Did you know that coordination plays a vital role in school readiness and the ability to complete many daily activities?
According to research, visual-motor coordination plays an important role in determining school readiness in children who are physically fit and have better visual-motor coordination as they are more motivated to learn new aspects of coordination as well as engaging in an environment exploration or motor skill learning, which in turn may benefit their cognitive development. (Oberer, N., Gashaj, V., & Roebers, C.M. 2018).

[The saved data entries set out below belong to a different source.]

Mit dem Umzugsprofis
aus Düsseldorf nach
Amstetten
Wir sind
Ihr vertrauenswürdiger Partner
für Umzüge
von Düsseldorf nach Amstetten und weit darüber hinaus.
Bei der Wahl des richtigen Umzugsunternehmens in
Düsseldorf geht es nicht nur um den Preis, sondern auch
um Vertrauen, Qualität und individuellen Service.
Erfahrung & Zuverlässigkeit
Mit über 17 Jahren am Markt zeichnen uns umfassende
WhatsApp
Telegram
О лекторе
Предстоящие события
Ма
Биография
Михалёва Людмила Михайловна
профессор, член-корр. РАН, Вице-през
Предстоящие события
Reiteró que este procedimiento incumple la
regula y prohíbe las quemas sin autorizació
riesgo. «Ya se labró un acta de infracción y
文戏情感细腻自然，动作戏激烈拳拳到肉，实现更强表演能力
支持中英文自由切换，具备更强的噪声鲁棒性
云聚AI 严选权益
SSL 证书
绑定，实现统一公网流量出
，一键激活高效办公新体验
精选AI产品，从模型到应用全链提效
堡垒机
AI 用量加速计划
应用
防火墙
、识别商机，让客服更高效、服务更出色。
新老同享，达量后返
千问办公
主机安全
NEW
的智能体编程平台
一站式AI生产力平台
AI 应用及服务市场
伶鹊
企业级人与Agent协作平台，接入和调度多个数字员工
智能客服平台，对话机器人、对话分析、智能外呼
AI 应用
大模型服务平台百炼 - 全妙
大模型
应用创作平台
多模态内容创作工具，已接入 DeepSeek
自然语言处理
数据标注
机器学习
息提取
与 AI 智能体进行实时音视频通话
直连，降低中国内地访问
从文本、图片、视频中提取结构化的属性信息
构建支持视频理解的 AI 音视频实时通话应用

That is why our new focus area for our term 3 at Kids Heart Pilates classes is coordination and proprioception development.
But what is Coordination?
Coordination has 2 categories. 1. VISUAL MOTOR COORDINATION
Visual-motor coordination is the umbrella term for more commonly referenced coordination types such as hand-eye and foot-eye coordination. It refers to the ability to process visual information to then guide our body to respond accordingly. Examples of hand-eye and foot-eye coordination include kicking a moving ball or throwing a ball at a target.
2. BILATERAL COORDINATION
This type of coordination is the ability to use both sides of the body in a single action. This could mean moving the same leg with the same arm (symmetrical) or opposite limbs (asymmetrical). 3 activities that require the use of bilateral coordination include:
By including elements of coordination practice into our children’s activities or through movement programs like the Kids Heart Pilates program, we are constantly encouraging the development of coordination and motor skills as well as cognitive development.

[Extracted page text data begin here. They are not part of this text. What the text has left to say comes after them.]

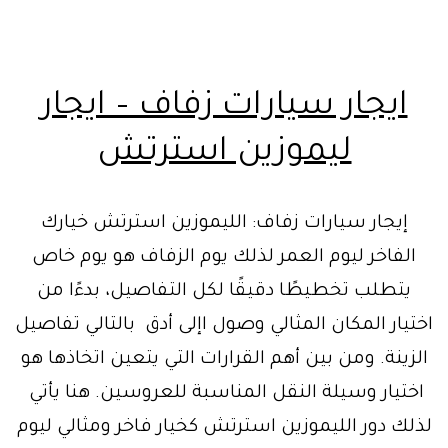
ايجار سيارات زفاف – ايجار
ليموزين استرتش
إيجار سيارات زفاف: الليموزين استرتش خيارك
الفاخر ليوم العمر لذلك يوم الزفاف هو يوم خاص
يتطلب تخطيطًا دقيقًا لكل التفاصيل، بدءًا من
اختيار المكان المثالي وصول اإلى أدق بالتالي تفاصيل
الزينة. ومن بين أهم القرارات التي يتعين اتخاذها هو
اختيار وسيلة النقل المناسبة للعروسين. هنا يأتي
لذلك دور الليموزين استرتش كخيار فاخر ومثالي ليوم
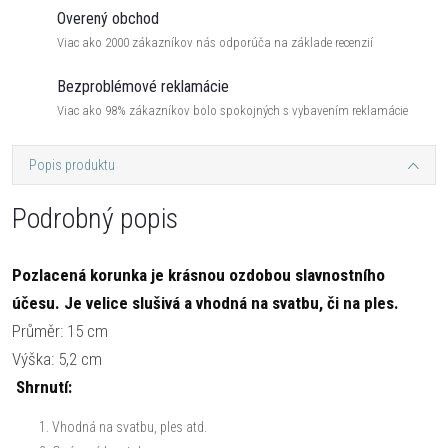
Overený obchod
Viac ako 2000 zákazníkov nás odporúča na základe recenzií
Bezproblémové reklamácie
Viac ako 98% zákazníkov bolo spokojných s vybavením reklamácie
Popis produktu
Podrobný popis
Pozlacená korunka je krásnou ozdobou slavnostního
účesu. Je velice slušivá a vhodná na svatbu, či na ples.
Průměr: 15 cm
Výška: 5,2 cm
Shrnutí:
Vhodná na svatbu, ples atd.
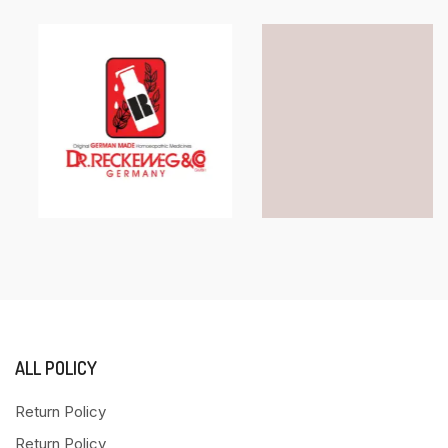
ALL POLICY
Return Policy
Return Policy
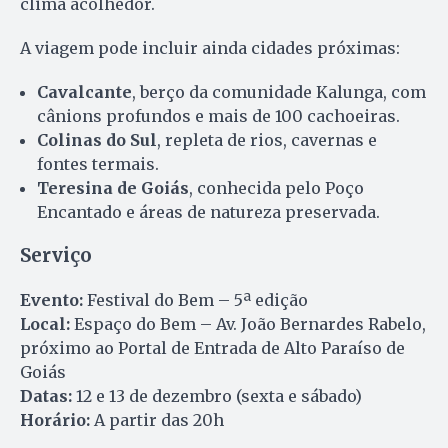
clima acolhedor.
A viagem pode incluir ainda cidades próximas:
Cavalcante
, berço da comunidade Kalunga, com
cânions profundos e mais de 100 cachoeiras.
Colinas do Sul
, repleta de rios, cavernas e
fontes termais.
Teresina de Goiás
, conhecida pelo Poço
Encantado e áreas de natureza preservada.
Serviço
Evento:
Festival do Bem – 5ª edição
Local:
Espaço do Bem – Av. João Bernardes Rabelo,
próximo ao Portal de Entrada de Alto Paraíso de
Goiás
Datas:
12 e 13 de dezembro (sexta e sábado)
Horário:
A partir das 20h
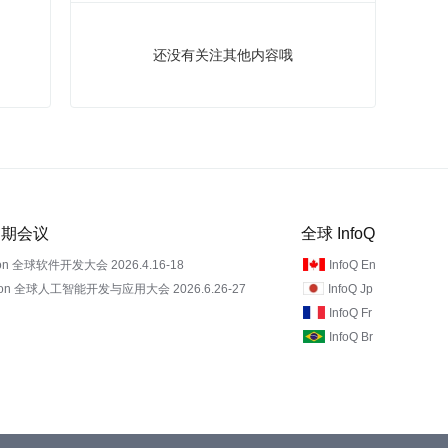
还没有关注其他内容哦
 近期会议
全球 InfoQ
on 全球软件开发大会 2026.4.16-18
InfoQ En
Con 全球人工智能开发与应用大会 2026.6.26-27
InfoQ Jp
InfoQ Fr
InfoQ Br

A study by Kim et.al found positive correlations between fine motor coordination and mathematical skills in a kindergarten cohort, suggesting the cross-over between motor coordination and cognitive skills (Oberer, N., Gashaj, V., & Roebers, C.M. 2018).
Physical activity is a sure way to include coordination practice into our children’s lives. Just being outside or participating in online programs creates an environmental opportunity to use both bilateral coordination and visual-motor coordination. So let’s continue to make physical activity an essential part of our children’s daily routine.
Han, A., Fu, A., Cobley, S., & Sanders, R. (2018). Effectiveness of exercise intervention on improving fundamental movement skills and motor coordination in overweight/obese children and adolescents: A systematic Review. Journal of Science and Medicine in Sport, 21(1), 89-102
Oberer, N., Gashaj, V., & Roebers, C.M. (2018). Executive functions, visual-motor coordination, physical fitness and academic achievement: longitudinal relations in typically developing children. Human Movement Science, 58, 69-79.